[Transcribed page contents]
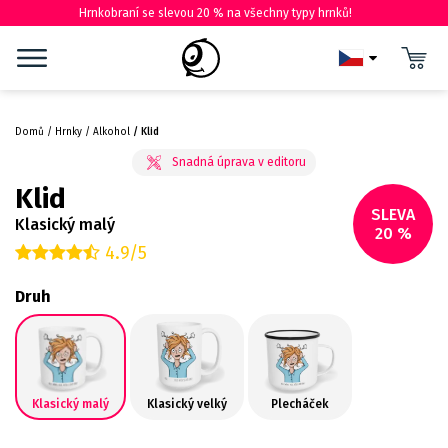
Hrnkobraní se slevou 20 % na všechny typy hrnků!
Domů
Hrnky
Alkohol
Klid
Klid
SLEVA
Klasický malý
20 %
4.9/5
Druh
Klasický malý
Klasický velký
Plecháček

_Exercise instructions_
A faithful copy of the entries above is needed, one that contains no images.

_Result of this task_
Hrnkobraní se slevou 20 % na všechny typy hrnků!
Domů
Hrnky
Alkohol
Klid
Klid
SLEVA
Klasický malý
20 %
4.9/5
Druh
Klasický malý
Klasický velký
Plecháček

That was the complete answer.